1. **Case context** — caption, court, docket number, stage, questions presented, decision below
2. **Amicus identity** — legal name, entity type, founding year, membership size/scope, coalition status
3. **Mission & expertise** — mission statement, core programs, publications, prior amicus filings, domain expertise
4. **Concrete stake** — who is affected, through what mechanisms (compliance costs, enforcement changes, chilling effects)
5. **Parties' briefs** (if available) — to identify the amicus's unique perspective
6. **Disclosure facts** — (a) who authored the brief, (b) party/counsel funding, (c) other monetary contributors
7. **Governing rules** — FRAP 29, S.Ct. Rule 37, or state rules; flag if unknown

**Defaults when user doesn't respond:** stakeholder advocate posture; FRAP 29 rules; disclosure withheld pending confirmation. Label all defaults. Request missing disclosure facts before finalizing.

## Core Workflow

### 1. Anchor to the Legal Issue

Open by connecting the amicus to the specific question presented. Mirror the language of the questions presented.
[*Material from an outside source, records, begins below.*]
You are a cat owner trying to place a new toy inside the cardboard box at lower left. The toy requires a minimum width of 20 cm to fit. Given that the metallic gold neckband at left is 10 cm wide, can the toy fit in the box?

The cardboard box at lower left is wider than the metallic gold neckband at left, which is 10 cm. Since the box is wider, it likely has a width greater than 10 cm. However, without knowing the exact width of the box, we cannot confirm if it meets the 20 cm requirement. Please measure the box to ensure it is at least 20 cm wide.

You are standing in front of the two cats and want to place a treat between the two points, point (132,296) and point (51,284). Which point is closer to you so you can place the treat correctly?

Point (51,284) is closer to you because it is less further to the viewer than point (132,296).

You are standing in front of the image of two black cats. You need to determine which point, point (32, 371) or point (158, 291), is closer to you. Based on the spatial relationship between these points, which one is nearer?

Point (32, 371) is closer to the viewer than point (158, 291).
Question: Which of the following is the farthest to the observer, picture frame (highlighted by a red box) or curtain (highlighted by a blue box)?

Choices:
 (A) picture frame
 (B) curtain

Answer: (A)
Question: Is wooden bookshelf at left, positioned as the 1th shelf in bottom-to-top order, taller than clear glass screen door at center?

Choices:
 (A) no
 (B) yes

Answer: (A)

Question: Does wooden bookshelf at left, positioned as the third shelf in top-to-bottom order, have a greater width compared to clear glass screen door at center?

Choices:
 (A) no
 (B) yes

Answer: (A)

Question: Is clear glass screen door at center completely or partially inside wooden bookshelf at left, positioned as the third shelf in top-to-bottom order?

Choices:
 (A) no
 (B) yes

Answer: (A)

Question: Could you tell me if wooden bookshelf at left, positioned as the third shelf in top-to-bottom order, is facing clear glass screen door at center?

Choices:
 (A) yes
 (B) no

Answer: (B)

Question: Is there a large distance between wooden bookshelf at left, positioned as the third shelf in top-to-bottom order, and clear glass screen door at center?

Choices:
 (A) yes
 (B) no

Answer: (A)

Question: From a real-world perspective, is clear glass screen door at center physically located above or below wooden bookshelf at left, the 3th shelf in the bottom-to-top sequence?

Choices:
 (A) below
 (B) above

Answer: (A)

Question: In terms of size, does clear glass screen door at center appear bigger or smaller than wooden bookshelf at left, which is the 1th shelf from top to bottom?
> Amicus curiae [Organization] submits this brief to assist the Court in resolving whether [legal issue]. Because [Organization] [work tied to issue], the Court's resolution will have significant consequences for [constituency] and for [system/market/program].

- Name the specific statute/provision at issue — not generic values
- Distinguish amicus perspective from parties' arguments
- Show why *this* amicus in *this* case on *this* question

### 2. Describe the Organization with Verifiable Specifics

> [Organization] is a [entity type] founded in [year] that represents [members/constituency] across [scope]. Its work includes [2-4 activities], including [activity relevant to the issue].

- Use verifiable facts (membership numbers, founding year, programs) — no superlatives ("leading," "premier")
- Be candid about advocacy posture; disclose coalition composition when filing jointly
- Omit programs unconnected to the case

### 3. Establish Expertise Mapped to the Doctrinal Choice

Select 2-3 expertise pillars from: operational experience with the statutory scheme, technical knowledge of the regulated subject, published research or data, professional standards, litigation pattern awareness.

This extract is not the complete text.